Coincidentally, it was around 8:45, more or less the time in which in the last few years, from September to July, I have been happy with that “you are the Resistance!” by Cavaliere Nero-Antonello Piroso as a spur for a day that only the heavens knew how it would go. “Ok, I am the Resistance”. Off with the earphones, let’s go, let’s begin. Bye Virgin Radio, see you tomorrow Rock and Talk, because now my day begins. “Rock and Talk”, in its own way, it too.

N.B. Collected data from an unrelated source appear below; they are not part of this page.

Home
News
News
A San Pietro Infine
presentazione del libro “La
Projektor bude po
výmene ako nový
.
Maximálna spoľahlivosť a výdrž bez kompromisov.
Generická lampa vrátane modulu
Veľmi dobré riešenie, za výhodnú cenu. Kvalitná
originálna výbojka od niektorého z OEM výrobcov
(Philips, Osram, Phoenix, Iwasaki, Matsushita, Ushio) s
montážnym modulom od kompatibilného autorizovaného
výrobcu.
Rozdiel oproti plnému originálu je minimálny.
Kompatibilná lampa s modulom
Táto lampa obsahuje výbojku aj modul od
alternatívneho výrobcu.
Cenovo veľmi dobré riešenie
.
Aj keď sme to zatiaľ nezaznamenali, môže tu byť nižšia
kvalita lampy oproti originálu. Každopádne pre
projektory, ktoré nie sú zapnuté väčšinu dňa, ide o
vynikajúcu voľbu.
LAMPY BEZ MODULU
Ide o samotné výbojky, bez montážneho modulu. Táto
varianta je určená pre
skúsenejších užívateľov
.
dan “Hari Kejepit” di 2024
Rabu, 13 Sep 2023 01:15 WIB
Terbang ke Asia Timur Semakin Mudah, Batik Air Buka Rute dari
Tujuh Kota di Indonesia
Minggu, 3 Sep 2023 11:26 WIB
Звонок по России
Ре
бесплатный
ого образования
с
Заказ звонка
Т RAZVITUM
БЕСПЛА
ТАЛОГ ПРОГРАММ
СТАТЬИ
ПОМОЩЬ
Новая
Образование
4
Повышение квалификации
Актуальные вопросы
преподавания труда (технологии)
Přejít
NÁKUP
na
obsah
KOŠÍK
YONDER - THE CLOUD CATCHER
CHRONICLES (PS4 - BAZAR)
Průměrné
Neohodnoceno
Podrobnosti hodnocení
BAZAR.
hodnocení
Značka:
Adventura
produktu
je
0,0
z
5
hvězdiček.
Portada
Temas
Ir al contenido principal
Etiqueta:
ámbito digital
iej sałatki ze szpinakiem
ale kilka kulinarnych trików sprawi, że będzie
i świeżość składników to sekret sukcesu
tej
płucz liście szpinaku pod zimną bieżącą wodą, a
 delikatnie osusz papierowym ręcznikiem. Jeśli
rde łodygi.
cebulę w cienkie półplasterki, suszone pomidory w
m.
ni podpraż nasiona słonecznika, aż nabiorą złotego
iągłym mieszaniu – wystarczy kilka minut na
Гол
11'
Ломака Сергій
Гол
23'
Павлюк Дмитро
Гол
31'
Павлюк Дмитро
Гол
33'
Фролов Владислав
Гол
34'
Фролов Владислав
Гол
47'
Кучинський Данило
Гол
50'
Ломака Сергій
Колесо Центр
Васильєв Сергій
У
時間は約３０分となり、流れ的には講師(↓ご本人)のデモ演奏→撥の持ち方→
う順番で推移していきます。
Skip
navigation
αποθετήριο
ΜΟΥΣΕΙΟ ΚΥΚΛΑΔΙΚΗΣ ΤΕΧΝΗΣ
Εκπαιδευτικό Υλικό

Massimo Cotto’s voice, together with that of Maurizio Faulisi-Dr Feelgood and Antonello Piroso, escorted the awakening of I don’t know how many mornings from the anxiety of immediately putting duty before pleasure. It contributed to the magnificent sensation of enjoying the calm of a city still half asleep, of savoring the slowness of numb movements as one does with the last sip of the second coffee. To the rhythm of the playlist of a radio program perfect to accompany from the bed to the kitchen, from the kitchen to the shower, from the shower to the closet and up the stairs, for the entire journey home from work, I listened to songs that I didn’t know, I got to know new ones, other versions. Quietly, I also answered the questions addressed to the listeners. Addressed to me.
I smiled at the vocals of the most assiduous fans, a variegated morning microcosm of male and female office workers, secretaries, lawyers, doctors, nurses, truck drivers, students. I laughed, but laughed heartily, at the insults to the brave “goats” of “Guess the Rockstar”, at those “morning savories” that have become a jargon that the “Virgin-ians” will pick up on. I waited to find out how far that “third clue” would go that told of Cotto’s genius, that absurd imagination mixed with an uncommon level of preparation, with a sympathy that was such in the true sense of the term of “feeling emotions together”, you with all the rest of the people tuned in at the same time, at the same hour.
Now I think of the experience it takes to make culture an elegant means of entertainment. The empathetic talent it takes to not just be heard, but to feel, to be truly felt inside, not so randomly. The gentle ability to know how to enter the daily lives of strangers who now realize the importance of a voice that day by day had become part of the family.
“In the morning there are 3 million 300 thousand people listening to me. But I don’t know who they are, I don’t know what they look like, how old they are, their musical tastes. I don’t know if they’re old, if they’re young, I don’t know where they are and above all I don’t know exactly what I’m going to say, because when the previous album is about to finish the technician tells us how much time we have available. The beautiful thing about radio, for me, is that it’s exactly like life: you can’t rehearse, you can’t prepare anything. You can prepare a lot of things, but not exactly what you say. And it’s one of the few things whose magic is released entirely by words. All the other times we go to see something… Even the book that is made of words is mediated by sight, we watch a film. Radio is the only thing where you can’t rehearse anything and that’s what makes it unique, makes it magical.”
Massimo Cotto spoke like this from the stage of the 21st edition of the Passepartout Festival in Asti. It was June. “You can’t rehearse, you can’t prepare anything…”. The voice echoes in the ears. The sound of the silence of the next mornings.